Security experts on Monday called for the reformation of various policies on security to address the current challenges facing Nigeria, especially cases of kidnapping.
The experts in separate interviews with our correspondent on Monday, called for more collaboration among security agencies, to tackle security challenges in the country.
An expert in criminology and security studies in Lagos, Mr Ademola Adeoye, said that kidnapping for ransom had become Nigeria’s latest security problem.
Adeoye said kidnapping had taken different dimension from taking people for ransoms, to holding people against their will, among others.
He attributed kidnap cases to rising poverty in the country, adding that this had grown to form a major threat to Nigeria’s national security.
He added that kidnapping had remained the most deadly form of banditry in Nigeria as It had become the most pervasive and intractable violent crime.
He emphasised the need for urgent reform of the nation’s security, noting that criminals who indulged in the crime were now taking it as a career in the country.
”Reformation of the security sector in Nigeria will enable security officials to perform their roles as protectors of all Nigerians, and not for selected few.

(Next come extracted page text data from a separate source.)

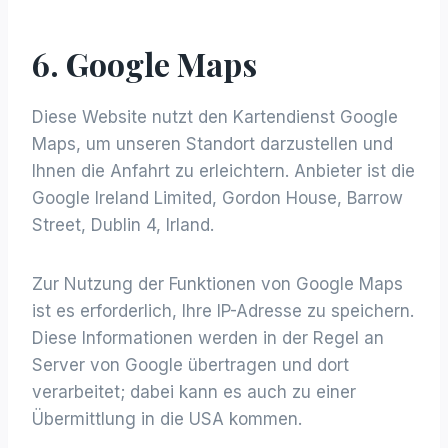
6. Google Maps
Diese Website nutzt den Kartendienst Google
Maps, um unseren Standort darzustellen und
Ihnen die Anfahrt zu erleichtern. Anbieter ist die
Google Ireland Limited, Gordon House, Barrow
Street, Dublin 4, Irland.
Zur Nutzung der Funktionen von Google Maps
ist es erforderlich, Ihre IP-Adresse zu speichern.
Diese Informationen werden in der Regel an
Server von Google übertragen und dort
verarbeitet; dabei kann es auch zu einer
Übermittlung in die USA kommen.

”We also need to contextualise Nigerian content in our policies, bearing three principles in mind – government, institution and people – as it will address human, national and local security,” he said.

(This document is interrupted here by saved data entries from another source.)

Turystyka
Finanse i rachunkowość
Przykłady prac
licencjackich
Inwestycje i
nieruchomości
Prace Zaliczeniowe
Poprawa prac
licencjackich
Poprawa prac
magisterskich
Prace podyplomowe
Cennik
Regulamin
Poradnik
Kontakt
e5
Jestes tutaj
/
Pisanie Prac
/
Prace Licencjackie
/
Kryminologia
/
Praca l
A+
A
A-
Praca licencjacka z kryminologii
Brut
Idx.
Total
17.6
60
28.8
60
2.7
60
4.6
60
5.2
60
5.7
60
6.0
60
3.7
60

The expert urged government and military leaders to ”boost security forces in identifying hotspots and also prioritising civilian harm reduction, improve accountability of the security sector and rebuilding trust”.

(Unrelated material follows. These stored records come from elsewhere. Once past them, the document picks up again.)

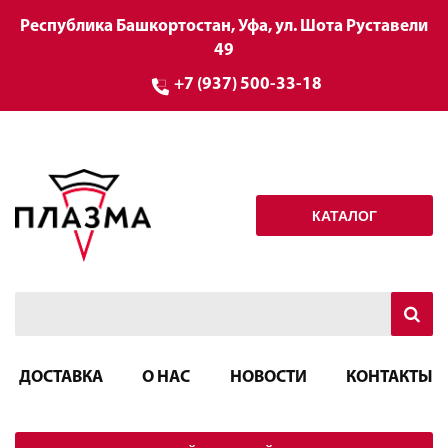
Республика Башкортостан, Уфа, ул. Шота Руставели
49
+7 (937) 500-33-18
КАТАЛОГ
ДОСТАВКА
О НАС
НОВОСТИ
КОНТАКТЫ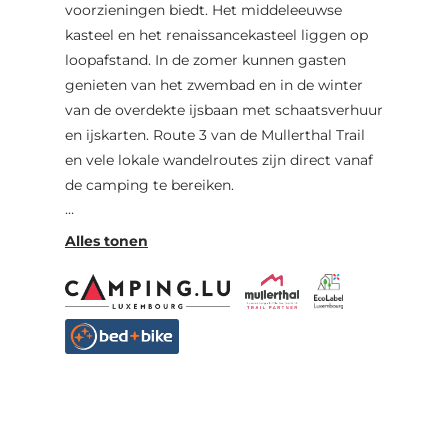
voorzieningen biedt. Het middeleeuwse
kasteel en het renaissancekasteel liggen op
loopafstand. In de zomer kunnen gasten
genieten van het zwembad en in de winter
van de overdekte ijsbaan met schaatsverhuur
en ijskarten. Route 3 van de Mullerthal Trail
en vele lokale wandelroutes zijn direct vanaf
de camping te bereiken.
Kampeerplaatsen voor tenten en caravans,
stacaravans, trekkershutten, tipi's, iglo's.
Mountainbikeroute Beaufort-Berdorf.
Rentabike Mëllerdall: Fietsen kunnen worden
gehuurd en teruggebracht naar een andere
partner, ongeacht waar je ze hebt opgehaald.
De huur is inclusief gratis reparatieservice.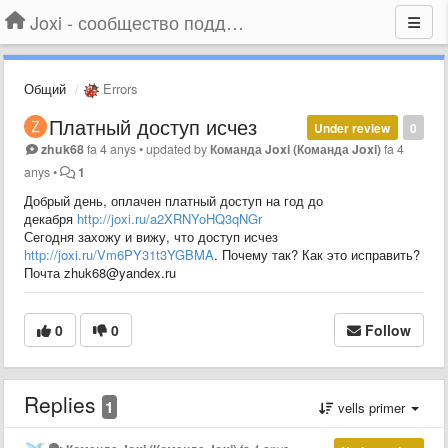
Joxi - сообщество поддержки
Общий
Errors
Платный доступ исчез
Under review
0
zhuk68
fa 4 anys
•
updated by
Команда Joxi (Команда Joxi)
fa 4
anys
•
1
Добрый день, оплачен платный доступ на год до
декабря
http://joxi.ru/a2XRNYoHQ3qNGr
Сегодня захожу и вижу, что доступ исчез
http://joxi.ru/Vm6PY31t3YGBMA
. Почему так? Как это исправить?
Почта zhuk68@yandex.ru
0
0
Follow
Replies
1
vells primer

Similarly, a retired Commander of Narcotics, National Drug Law Enforcement Agency (NDLEA), Abubakar Ahmed, said kidnapping had become alarming and embarrassing.
Ahmed noted that kidnapping had given negative picture of the country and sent danger sign to foreigners so they would begin to move around with security escorts.
He advised that the existing policies should be re-organised to give the country what it needed due to the various dimensions of insecurity in the nation.
According to him, kidnapping tarnishes the image of a country and makes it less attractive for investors.
”Also, as a human security problem, it traumatises citizens and above all, exposes gaps in Nigeria’s security system.
”So if we are going to actually address this issue, I think we have to start from the context of security sector reforms; that is how many security institutions should play roles in managing these problems.
”Also, what specific roles would they be playing, and how effectively do we want them to play the roles? I think these have to be decided and implemented immediately.”
He urged the government to instill the habit of metting out grave punishment to persons who engaged in kidnapping to serve as deterrent to others.
In the same vain, a lecturer in the Department of Conflict resolution, Abuja, Mrs Hassanat Abdulahi, said government needed to equip the security agencies to curb the menace of kidnapping and other criminal acts in Nigeria.
Abdulahi said the current wave of kidnapping was different as it was nation-wide, rather than confined to a specific region, noting that reform of all security agencies appeared to be a pressing need.
”I believe the foreign friends of Nigeria can help, perhaps through forensic assistance, provision of training, facilitating exchanges and equipping our security agencies,” she said.